WHAT NEEDS TO BE DONE.
Nothing may be left out, so copy every entry exactly.

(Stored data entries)
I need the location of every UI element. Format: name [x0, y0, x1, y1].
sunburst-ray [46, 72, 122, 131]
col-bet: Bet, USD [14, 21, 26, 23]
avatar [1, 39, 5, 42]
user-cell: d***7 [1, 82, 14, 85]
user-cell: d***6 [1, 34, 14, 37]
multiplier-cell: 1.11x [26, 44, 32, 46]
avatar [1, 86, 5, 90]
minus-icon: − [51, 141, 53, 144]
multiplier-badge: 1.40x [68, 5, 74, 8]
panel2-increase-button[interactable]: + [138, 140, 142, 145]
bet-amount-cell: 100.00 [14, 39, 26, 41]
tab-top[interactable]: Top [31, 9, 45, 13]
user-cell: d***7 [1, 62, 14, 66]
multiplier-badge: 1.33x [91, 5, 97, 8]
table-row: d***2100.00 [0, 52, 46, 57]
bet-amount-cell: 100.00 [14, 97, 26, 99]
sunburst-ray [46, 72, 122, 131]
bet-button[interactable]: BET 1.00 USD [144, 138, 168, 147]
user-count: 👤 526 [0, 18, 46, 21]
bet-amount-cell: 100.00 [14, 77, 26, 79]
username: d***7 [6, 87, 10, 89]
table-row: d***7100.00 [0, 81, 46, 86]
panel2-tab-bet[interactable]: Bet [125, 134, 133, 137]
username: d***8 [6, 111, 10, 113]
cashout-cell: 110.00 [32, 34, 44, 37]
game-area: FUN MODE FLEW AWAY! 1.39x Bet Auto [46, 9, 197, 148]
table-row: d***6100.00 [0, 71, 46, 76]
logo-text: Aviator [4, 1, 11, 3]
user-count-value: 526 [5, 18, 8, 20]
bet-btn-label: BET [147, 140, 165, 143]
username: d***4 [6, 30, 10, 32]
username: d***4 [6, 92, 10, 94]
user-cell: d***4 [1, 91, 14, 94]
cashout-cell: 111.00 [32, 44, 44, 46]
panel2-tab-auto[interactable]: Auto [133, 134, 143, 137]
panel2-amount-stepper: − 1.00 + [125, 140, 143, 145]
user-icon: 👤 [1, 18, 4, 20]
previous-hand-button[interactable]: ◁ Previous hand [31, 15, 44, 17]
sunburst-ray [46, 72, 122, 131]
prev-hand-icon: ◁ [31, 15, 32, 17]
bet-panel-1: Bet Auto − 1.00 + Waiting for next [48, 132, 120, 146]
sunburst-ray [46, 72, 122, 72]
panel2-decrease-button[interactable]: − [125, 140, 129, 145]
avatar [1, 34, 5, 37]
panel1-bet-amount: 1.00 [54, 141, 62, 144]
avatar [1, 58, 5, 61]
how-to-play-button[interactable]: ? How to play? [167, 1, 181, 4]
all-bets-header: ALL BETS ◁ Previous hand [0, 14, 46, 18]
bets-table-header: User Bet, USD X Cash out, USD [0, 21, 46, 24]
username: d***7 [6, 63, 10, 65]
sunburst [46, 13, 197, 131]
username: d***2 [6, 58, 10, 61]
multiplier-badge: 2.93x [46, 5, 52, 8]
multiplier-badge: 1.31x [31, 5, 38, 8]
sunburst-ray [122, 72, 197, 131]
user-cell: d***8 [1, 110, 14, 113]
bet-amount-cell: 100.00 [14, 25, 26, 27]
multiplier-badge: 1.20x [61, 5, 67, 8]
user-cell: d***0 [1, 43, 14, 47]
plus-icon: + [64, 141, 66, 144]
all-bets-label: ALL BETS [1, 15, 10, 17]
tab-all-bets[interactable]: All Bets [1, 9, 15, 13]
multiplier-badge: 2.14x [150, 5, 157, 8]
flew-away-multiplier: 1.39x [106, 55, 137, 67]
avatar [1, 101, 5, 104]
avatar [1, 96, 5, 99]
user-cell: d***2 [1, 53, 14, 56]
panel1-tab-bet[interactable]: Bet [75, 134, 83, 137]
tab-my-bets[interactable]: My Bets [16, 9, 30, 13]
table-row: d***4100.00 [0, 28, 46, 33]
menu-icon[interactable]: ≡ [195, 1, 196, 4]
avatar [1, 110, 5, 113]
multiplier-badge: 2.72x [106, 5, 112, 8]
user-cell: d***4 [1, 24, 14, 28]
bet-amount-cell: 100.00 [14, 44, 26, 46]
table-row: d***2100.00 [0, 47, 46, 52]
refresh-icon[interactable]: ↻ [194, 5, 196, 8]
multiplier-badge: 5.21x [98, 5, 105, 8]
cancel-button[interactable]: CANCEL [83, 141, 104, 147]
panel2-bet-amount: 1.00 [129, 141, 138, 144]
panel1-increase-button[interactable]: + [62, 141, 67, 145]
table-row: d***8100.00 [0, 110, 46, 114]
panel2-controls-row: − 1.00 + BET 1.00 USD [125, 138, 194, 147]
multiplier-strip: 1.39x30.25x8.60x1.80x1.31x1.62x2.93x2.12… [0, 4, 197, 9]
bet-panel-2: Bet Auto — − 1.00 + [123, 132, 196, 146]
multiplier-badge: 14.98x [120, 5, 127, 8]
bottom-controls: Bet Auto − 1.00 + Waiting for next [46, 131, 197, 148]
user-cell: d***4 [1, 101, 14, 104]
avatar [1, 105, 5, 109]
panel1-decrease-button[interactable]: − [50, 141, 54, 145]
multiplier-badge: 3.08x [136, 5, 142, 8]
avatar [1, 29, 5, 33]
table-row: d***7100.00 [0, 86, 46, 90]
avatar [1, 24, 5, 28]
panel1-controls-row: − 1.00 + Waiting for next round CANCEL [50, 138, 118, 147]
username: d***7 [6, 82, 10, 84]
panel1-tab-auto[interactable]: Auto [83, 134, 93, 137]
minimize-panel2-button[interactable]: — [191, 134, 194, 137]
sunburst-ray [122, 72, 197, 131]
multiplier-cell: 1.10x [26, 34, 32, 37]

TASK RESPONSE.
I need the location of every UI element. Format: name [x0, y0, x1, y1].
sunburst-ray [46, 72, 122, 131]
col-bet: Bet, USD [14, 21, 26, 23]
avatar [1, 39, 5, 42]
user-cell: d***7 [1, 82, 14, 85]
user-cell: d***6 [1, 34, 14, 37]
multiplier-cell: 1.11x [26, 44, 32, 46]
avatar [1, 86, 5, 90]
minus-icon: − [51, 141, 53, 144]
multiplier-badge: 1.40x [68, 5, 74, 8]
panel2-increase-button[interactable]: + [138, 140, 142, 145]
bet-amount-cell: 100.00 [14, 39, 26, 41]
tab-top[interactable]: Top [31, 9, 45, 13]
user-cell: d***7 [1, 62, 14, 66]
multiplier-badge: 1.33x [91, 5, 97, 8]
table-row: d***2100.00 [0, 52, 46, 57]
bet-amount-cell: 100.00 [14, 97, 26, 99]
sunburst-ray [46, 72, 122, 131]
bet-button[interactable]: BET 1.00 USD [144, 138, 168, 147]
user-count: 👤 526 [0, 18, 46, 21]
bet-amount-cell: 100.00 [14, 77, 26, 79]
username: d***7 [6, 87, 10, 89]
table-row: d***7100.00 [0, 81, 46, 86]
panel2-tab-bet[interactable]: Bet [125, 134, 133, 137]
username: d***8 [6, 111, 10, 113]
cashout-cell: 110.00 [32, 34, 44, 37]
game-area: FUN MODE FLEW AWAY! 1.39x Bet Auto [46, 9, 197, 148]
table-row: d***6100.00 [0, 71, 46, 76]
logo-text: Aviator [4, 1, 11, 3]
user-count-value: 526 [5, 18, 8, 20]
bet-btn-label: BET [147, 140, 165, 143]
username: d***4 [6, 30, 10, 32]
username: d***4 [6, 92, 10, 94]
user-cell: d***4 [1, 91, 14, 94]
cashout-cell: 111.00 [32, 44, 44, 46]
panel2-tab-auto[interactable]: Auto [133, 134, 143, 137]
panel2-amount-stepper: − 1.00 + [125, 140, 143, 145]
user-icon: 👤 [1, 18, 4, 20]
previous-hand-button[interactable]: ◁ Previous hand [31, 15, 44, 17]
sunburst-ray [46, 72, 122, 131]
prev-hand-icon: ◁ [31, 15, 32, 17]
bet-panel-1: Bet Auto − 1.00 + Waiting for next [48, 132, 120, 146]
sunburst-ray [46, 72, 122, 72]
panel2-decrease-button[interactable]: − [125, 140, 129, 145]
avatar [1, 34, 5, 37]
panel1-bet-amount: 1.00 [54, 141, 62, 144]
avatar [1, 58, 5, 61]
how-to-play-button[interactable]: ? How to play? [167, 1, 181, 4]
all-bets-header: ALL BETS ◁ Previous hand [0, 14, 46, 18]
bets-table-header: User Bet, USD X Cash out, USD [0, 21, 46, 24]
username: d***7 [6, 63, 10, 65]
sunburst [46, 13, 197, 131]
username: d***2 [6, 58, 10, 61]
multiplier-badge: 2.93x [46, 5, 52, 8]
multiplier-badge: 1.31x [31, 5, 38, 8]
sunburst-ray [122, 72, 197, 131]
user-cell: d***8 [1, 110, 14, 113]
bet-amount-cell: 100.00 [14, 25, 26, 27]
multiplier-badge: 1.20x [61, 5, 67, 8]
user-cell: d***0 [1, 43, 14, 47]
plus-icon: + [64, 141, 66, 144]
all-bets-label: ALL BETS [1, 15, 10, 17]
tab-all-bets[interactable]: All Bets [1, 9, 15, 13]
multiplier-badge: 2.14x [150, 5, 157, 8]
flew-away-multiplier: 1.39x [106, 55, 137, 67]
avatar [1, 101, 5, 104]
avatar [1, 96, 5, 99]
user-cell: d***2 [1, 53, 14, 56]
panel1-tab-bet[interactable]: Bet [75, 134, 83, 137]
tab-my-bets[interactable]: My Bets [16, 9, 30, 13]
table-row: d***4100.00 [0, 28, 46, 33]
menu-icon[interactable]: ≡ [195, 1, 196, 4]
avatar [1, 110, 5, 113]
multiplier-badge: 2.72x [106, 5, 112, 8]
user-cell: d***4 [1, 24, 14, 28]
bet-amount-cell: 100.00 [14, 44, 26, 46]
table-row: d***2100.00 [0, 47, 46, 52]
refresh-icon[interactable]: ↻ [194, 5, 196, 8]
multiplier-badge: 5.21x [98, 5, 105, 8]
cancel-button[interactable]: CANCEL [83, 141, 104, 147]
panel2-bet-amount: 1.00 [129, 141, 138, 144]
panel1-increase-button[interactable]: + [62, 141, 67, 145]
table-row: d***8100.00 [0, 110, 46, 114]
panel2-controls-row: − 1.00 + BET 1.00 USD [125, 138, 194, 147]
multiplier-strip: 1.39x30.25x8.60x1.80x1.31x1.62x2.93x2.12… [0, 4, 197, 9]
bet-panel-2: Bet Auto — − 1.00 + [123, 132, 196, 146]
multiplier-badge: 14.98x [120, 5, 127, 8]
bottom-controls: Bet Auto − 1.00 + Waiting for next [46, 131, 197, 148]
user-cell: d***4 [1, 101, 14, 104]
avatar [1, 105, 5, 109]
panel1-decrease-button[interactable]: − [50, 141, 54, 145]
multiplier-badge: 3.08x [136, 5, 142, 8]
avatar [1, 29, 5, 33]
table-row: d***7100.00 [0, 86, 46, 90]
avatar [1, 24, 5, 28]
panel1-controls-row: − 1.00 + Waiting for next round CANCEL [50, 138, 118, 147]
username: d***7 [6, 82, 10, 84]
panel1-tab-auto[interactable]: Auto [83, 134, 93, 137]
minimize-panel2-button[interactable]: — [191, 134, 194, 137]
sunburst-ray [122, 72, 197, 131]
multiplier-cell: 1.10x [26, 34, 32, 37]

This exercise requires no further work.